◆ How to complete this task: Give back nothing but the number of lines in these entries that contain the word "Capture".

◆ Input records:
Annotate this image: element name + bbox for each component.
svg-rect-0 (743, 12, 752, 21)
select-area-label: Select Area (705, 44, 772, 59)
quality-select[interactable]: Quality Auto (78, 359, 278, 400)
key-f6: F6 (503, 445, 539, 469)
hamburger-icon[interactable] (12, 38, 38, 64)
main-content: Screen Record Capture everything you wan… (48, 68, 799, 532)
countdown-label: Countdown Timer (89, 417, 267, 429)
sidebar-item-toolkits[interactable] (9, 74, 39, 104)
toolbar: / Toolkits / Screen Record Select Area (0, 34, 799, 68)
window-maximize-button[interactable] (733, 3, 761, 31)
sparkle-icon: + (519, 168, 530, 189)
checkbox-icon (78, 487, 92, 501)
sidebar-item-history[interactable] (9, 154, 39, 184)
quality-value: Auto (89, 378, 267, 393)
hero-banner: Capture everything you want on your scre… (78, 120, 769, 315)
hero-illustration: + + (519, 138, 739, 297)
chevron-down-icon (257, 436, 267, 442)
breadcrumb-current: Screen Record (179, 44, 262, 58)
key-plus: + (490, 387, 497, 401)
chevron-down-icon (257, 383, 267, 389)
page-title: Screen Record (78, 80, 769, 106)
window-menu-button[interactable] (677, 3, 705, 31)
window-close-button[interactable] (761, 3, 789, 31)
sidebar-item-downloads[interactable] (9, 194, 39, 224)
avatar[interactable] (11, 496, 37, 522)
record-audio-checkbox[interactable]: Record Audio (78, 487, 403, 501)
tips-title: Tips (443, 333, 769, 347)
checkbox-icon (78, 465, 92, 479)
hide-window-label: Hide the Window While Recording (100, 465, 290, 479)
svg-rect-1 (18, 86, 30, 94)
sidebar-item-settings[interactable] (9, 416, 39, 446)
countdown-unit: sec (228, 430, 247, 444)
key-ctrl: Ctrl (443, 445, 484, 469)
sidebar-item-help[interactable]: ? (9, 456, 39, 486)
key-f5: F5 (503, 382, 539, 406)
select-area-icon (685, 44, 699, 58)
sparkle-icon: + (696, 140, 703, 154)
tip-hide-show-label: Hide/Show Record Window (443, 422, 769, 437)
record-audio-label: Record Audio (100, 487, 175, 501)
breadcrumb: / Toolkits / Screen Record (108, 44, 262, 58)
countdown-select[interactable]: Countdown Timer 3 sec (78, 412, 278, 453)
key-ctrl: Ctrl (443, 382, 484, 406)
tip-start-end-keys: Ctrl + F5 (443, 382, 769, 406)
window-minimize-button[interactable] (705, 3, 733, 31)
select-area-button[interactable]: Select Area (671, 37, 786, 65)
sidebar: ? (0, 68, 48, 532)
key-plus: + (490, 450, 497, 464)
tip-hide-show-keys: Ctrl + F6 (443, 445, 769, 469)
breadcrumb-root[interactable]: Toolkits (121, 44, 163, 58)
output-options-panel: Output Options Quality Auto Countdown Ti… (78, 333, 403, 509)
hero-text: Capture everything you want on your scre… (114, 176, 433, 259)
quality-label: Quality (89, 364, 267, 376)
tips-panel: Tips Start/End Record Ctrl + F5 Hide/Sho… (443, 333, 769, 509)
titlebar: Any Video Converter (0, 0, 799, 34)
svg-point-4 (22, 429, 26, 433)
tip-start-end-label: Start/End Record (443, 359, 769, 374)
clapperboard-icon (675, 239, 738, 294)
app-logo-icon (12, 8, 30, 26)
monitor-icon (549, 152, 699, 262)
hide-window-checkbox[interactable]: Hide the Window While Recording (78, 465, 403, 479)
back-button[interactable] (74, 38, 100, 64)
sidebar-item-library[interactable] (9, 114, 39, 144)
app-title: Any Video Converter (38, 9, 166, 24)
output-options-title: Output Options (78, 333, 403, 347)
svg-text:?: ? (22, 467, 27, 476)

◆ Written response: 3